Becoming the Quakers the World Needs
October 2, 2022, is World Quaker Day. The theme this year is Becoming the Quakers the World Needs. “Becoming” implies we are not, presently, the Quakers the World Needs, which I agree with. Quakers are too comfortable living in a capitalist system that is inherently unjust. A system whose goal is the accumulation of wealth no matter how unethical the means are to acquire it. A system that commodifies all resources, even those that should be part of the commons. A system not intended to care for those without wealth.
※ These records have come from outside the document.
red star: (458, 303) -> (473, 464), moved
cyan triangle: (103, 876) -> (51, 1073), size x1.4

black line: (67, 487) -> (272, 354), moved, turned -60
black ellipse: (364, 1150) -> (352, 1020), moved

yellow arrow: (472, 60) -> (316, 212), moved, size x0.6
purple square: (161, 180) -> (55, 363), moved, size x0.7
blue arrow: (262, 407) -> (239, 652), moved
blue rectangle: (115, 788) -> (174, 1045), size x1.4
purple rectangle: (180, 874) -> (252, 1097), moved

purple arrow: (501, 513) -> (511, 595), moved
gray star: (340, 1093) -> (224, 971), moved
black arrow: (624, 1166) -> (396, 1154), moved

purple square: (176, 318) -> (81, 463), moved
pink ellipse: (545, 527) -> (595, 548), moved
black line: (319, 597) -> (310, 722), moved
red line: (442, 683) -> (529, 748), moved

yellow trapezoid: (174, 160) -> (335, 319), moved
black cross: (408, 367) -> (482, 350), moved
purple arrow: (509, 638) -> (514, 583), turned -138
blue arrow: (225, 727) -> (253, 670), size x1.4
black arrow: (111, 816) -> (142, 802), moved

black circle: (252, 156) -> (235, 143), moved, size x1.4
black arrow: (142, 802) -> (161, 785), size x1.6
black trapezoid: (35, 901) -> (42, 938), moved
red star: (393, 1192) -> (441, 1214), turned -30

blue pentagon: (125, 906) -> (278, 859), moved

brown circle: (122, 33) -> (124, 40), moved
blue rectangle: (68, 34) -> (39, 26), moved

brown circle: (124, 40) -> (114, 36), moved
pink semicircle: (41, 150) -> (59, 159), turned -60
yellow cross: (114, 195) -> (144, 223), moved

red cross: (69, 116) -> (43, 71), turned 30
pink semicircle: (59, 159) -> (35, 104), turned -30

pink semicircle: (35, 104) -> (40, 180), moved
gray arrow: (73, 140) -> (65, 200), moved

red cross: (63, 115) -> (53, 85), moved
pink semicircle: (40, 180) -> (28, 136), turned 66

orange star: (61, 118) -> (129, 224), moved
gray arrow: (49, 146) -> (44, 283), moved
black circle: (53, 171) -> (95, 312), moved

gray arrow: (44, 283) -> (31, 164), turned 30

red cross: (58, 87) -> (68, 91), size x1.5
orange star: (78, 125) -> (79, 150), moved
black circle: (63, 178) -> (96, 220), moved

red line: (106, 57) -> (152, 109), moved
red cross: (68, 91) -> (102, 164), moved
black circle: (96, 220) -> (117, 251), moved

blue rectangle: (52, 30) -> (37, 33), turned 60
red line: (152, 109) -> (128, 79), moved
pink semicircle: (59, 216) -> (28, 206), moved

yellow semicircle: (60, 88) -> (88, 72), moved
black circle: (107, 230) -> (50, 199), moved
How can Friends achieve the 2022 theme of World Quaker Day, “Becoming the Quakers the World Needs,” while functioning in a blatantly and politically corrupt, racialized world? In engagement with this exciting theme, offered by the Friends World Committee for Consultation (FWCC), the Black Quaker Project would like to remind Friends of the tools at our disposal to challenge those aspects of society which we wish to change and to see changed. Our fractured societies are further divided by enormous gaps of inequality in almost every imaginable category—psychological, social, political, cultural, economic. How might we, as Quakers, achieve justice, equity, and peace under these circumstances?
Black Quaker Project
“Quakers will only be truly prophetic when they risk a great deal of their accumulated privilege and access to wealth. Prophets cannot have a stake in maintaining the status quo. Any attempt to change a system while benefiting and protecting the benefits received from the system reinforces the system. Quakers as much as anyone not only refuse to reject their white privilege, they fail to reject the benefits they receive from institutionalized racism, trying to make an unjust economy and institutionalized racism and patriarch more fair and equitable in its ability to exploit. One can not simultaneously attack racist and patriarchal institutions and benefit from them at the same time without becoming more reliant upon the benefits and further entrenching the system. Liberalism at its laziest.” Scott Miller
How can we escape the capitalist society we live in? We build communities that care for one another. Sometimes called beloved communities. An example is Mutual Aid. I’ve been involved in Des Moines Mutual Aid for two years and have written extensively about my experiences. https://quakersandreligioussocialism.com/mutual-aid/
Capitalism is so repugnant that we use other terms to refer to ourselves and the work we do, such are anarchists, communists, Black Liberationists, or accomplices.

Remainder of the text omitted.